[DATA SHOWN Boundary: Start]

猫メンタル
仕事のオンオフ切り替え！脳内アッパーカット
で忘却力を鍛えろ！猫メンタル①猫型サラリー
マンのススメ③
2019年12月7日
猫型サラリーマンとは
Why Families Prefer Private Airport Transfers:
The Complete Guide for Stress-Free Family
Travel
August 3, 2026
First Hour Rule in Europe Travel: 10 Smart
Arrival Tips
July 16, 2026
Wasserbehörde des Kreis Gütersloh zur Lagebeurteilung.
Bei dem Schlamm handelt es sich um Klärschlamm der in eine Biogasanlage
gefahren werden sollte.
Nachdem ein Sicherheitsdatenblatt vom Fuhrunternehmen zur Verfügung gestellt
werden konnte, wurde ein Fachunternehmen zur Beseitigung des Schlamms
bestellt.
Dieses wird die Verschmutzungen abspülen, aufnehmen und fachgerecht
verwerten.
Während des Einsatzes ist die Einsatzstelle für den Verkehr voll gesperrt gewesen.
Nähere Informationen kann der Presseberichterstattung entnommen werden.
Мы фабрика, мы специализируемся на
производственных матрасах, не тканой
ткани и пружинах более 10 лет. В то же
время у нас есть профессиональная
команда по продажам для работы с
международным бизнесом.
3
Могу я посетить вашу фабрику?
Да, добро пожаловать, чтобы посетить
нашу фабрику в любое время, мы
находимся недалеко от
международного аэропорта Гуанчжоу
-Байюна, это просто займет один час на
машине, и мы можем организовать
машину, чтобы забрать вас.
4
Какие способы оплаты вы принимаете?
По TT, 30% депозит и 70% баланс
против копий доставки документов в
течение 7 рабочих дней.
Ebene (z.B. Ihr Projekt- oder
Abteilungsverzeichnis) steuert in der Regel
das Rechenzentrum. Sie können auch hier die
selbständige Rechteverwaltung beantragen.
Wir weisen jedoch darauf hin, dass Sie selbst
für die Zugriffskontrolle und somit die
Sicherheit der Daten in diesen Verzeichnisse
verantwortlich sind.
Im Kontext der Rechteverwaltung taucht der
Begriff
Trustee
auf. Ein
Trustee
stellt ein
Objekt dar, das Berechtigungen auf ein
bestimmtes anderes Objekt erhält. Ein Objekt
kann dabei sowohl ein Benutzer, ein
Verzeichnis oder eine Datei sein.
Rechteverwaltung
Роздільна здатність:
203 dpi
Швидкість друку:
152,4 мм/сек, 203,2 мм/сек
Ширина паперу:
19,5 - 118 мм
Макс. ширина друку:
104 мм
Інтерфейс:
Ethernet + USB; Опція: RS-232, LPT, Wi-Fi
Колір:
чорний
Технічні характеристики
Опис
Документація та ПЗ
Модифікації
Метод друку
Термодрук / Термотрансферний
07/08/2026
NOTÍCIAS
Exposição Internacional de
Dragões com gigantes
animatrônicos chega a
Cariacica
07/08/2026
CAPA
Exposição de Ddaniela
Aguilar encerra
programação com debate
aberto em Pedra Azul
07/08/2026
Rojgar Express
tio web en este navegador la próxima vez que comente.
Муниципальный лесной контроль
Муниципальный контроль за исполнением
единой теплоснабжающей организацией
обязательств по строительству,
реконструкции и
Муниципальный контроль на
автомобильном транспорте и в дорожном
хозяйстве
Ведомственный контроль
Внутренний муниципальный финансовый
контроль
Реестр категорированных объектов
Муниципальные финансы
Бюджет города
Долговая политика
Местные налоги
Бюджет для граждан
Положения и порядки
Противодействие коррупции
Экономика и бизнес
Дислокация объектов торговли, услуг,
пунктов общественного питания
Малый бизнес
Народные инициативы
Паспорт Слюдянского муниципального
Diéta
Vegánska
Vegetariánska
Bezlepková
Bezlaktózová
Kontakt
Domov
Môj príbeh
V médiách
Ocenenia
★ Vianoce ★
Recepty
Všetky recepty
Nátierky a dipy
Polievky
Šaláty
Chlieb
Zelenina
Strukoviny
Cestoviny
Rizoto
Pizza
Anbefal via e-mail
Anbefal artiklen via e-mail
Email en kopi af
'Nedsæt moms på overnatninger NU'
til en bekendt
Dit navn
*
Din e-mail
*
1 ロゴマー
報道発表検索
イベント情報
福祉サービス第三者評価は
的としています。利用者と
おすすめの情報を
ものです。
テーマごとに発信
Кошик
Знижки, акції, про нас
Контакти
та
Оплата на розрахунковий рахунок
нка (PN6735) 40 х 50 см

[DATA SHOWN Boundary: End]

**TRY IT**
The lines holding the word "Rechteverwaltung" are the answer. Find them in the entries and copy them.

**EXERCISE RESULT**
selbständige Rechteverwaltung beantragen.
Im Kontext der Rechteverwaltung taucht der
Rechteverwaltung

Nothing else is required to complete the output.